“Yes,” said Witham dryly, “I believe I would, but the fact that in a very little while they held out a friendly hand to a stranger steeped in suspicion, and gave him the chance to prove himself their equal, carries a big responsibility. That, and your aunt’s goodness, puts so many things one might have done out of the question.”
The obvious inference was that the prodigal had been reclaimed by the simple means of putting him on his honour, but that did not for a moment suggest itself to the girl. She had often regretted her own disbelief, and once more felt the need for reparation.
“Lance,” she said, very quietly, “my aunt was wiser than I was, but she was mistaken. What she gave you out of her wide charity was already yours by right.”
That was complete and final, for Maud Barrington did nothing by half, and Witham recognized that she held him blameless in the past, which she could not know, as well as in the present, which was visible to her. Her confidence stung him as a whip, and when in place of answering he looked away, the girl fancied that a smothered groan escaped him. She waited, curiously expectant, but he did not speak, and just then the fall of hoofs rose from behind the birches in the bluff. Then a man’s voice came through it singing a little French song, and Maud Barrington glanced at her companion.
“Lance,” she said, “how long is it since you sang that song?”

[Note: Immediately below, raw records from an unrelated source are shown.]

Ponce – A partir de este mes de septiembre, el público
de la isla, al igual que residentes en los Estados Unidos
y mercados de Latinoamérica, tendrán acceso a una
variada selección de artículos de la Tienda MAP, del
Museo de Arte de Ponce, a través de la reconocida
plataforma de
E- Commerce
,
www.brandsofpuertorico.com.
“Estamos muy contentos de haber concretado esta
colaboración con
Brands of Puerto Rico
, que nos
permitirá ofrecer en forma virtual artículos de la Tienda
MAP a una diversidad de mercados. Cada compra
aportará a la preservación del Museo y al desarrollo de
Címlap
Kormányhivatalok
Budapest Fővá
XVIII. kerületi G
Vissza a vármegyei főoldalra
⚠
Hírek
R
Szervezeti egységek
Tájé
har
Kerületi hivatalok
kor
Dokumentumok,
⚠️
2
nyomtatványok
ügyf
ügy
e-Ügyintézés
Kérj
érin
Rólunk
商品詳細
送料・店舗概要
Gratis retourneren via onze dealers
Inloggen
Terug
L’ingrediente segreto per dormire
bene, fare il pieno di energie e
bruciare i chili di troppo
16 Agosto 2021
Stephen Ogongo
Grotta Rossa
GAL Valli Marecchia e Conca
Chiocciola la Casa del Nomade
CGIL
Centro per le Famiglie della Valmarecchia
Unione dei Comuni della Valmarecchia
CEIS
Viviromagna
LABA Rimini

“Well,” said Witham, doggedly conscious of what he was doing, “I do not know a word of it, and never heard it in my life.”
Maud Barrington stared at him. “Think,” she said. “It seems ever so long ago, but you cannot have forgotten. Surely you remember Madame Aubert, who taught me to prattle in French, and the day you slipped into the music-room and picked up the song, while she tried in vain to teach it me. Can’t you recollect how I cried, when you sang it in the billiard-room, and Uncle Geoffrey gave you the half-sovereign which had been promised to me?”

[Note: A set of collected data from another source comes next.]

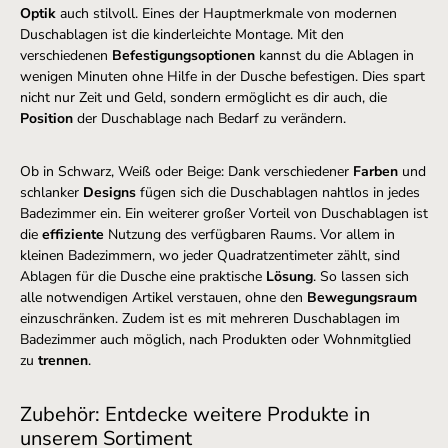
Optik
auch stilvoll. Eines der Hauptmerkmale von modernen
Duschablagen ist die kinderleichte Montage. Mit den
verschiedenen
Befestigungsoptionen
kannst du die Ablagen in
wenigen Minuten ohne Hilfe in der Dusche befestigen. Dies spart
nicht nur Zeit und Geld, sondern ermöglicht es dir auch, die
Position
der Duschablage nach Bedarf zu verändern.
Ob in Schwarz, Weiß oder Beige: Dank verschiedener
Farben
und
schlanker
Designs
fügen sich die Duschablagen nahtlos in jedes
Badezimmer ein. Ein weiterer großer Vorteil von Duschablagen ist
die
effiziente
Nutzung des verfügbaren Raums. Vor allem in
kleinen Badezimmern, wo jeder Quadratzentimeter zählt, sind
Ablagen für die Dusche eine praktische
Lösung
. So lassen sich
alle notwendigen Artikel verstauen, ohne den
Bewegungsraum
einzuschränken. Zudem ist es mit mehreren Duschablagen im
Badezimmer auch möglich, nach Produkten oder Wohnmitglied
zu
trennen
.
Zubehör: Entdecke weitere Produkte in
unserem Sortiment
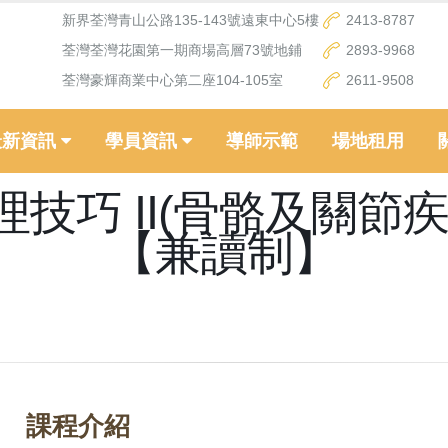
新界荃灣青山公路135-143號遠東中心5樓
2413-8787
荃灣荃灣花園第一期商場高層73號地鋪
2893-9968
荃灣豪輝商業中心第二座104-105室
2611-9508
最新資訊
學員資訊
導師示範
場地租用
技巧 II(骨骼及關節
【兼讀制】
課程介紹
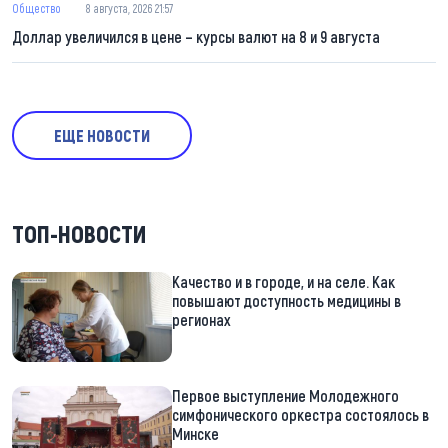
Общество
8 августа, 2026 21:57
Доллар увеличился в цене – курсы валют на 8 и 9 августа
ЕЩЕ НОВОСТИ
ТОП-НОВОСТИ
Качество и в городе, и на селе. Как
повышают доступность медицины в
регионах
Первое выступление Молодежного
симфонического оркестра состоялось в
Минске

“No,” said Witham a trifle hoarsely, and with his head turned from her watched the trail.
A man in embroidered deerskin jacket was riding into the moonlight, and though the little song had ceased, and the wide hat hid his face, there was an almost insolent gracefulness in his carriage that seemed familiar to Witham. It was not the abandon of the swashbuckler stock-rider from across the frontier, but something more finished and distinguished that suggested the bygone cavalier. Maud Barrington, it was evident, also noticed it.
“Geoffrey Courthorne rode as that man does,” she said. “I remember hearing my mother once tell him that he had been born too late, because his attributes and tastes would have fitted him to follow Prince Rupert.”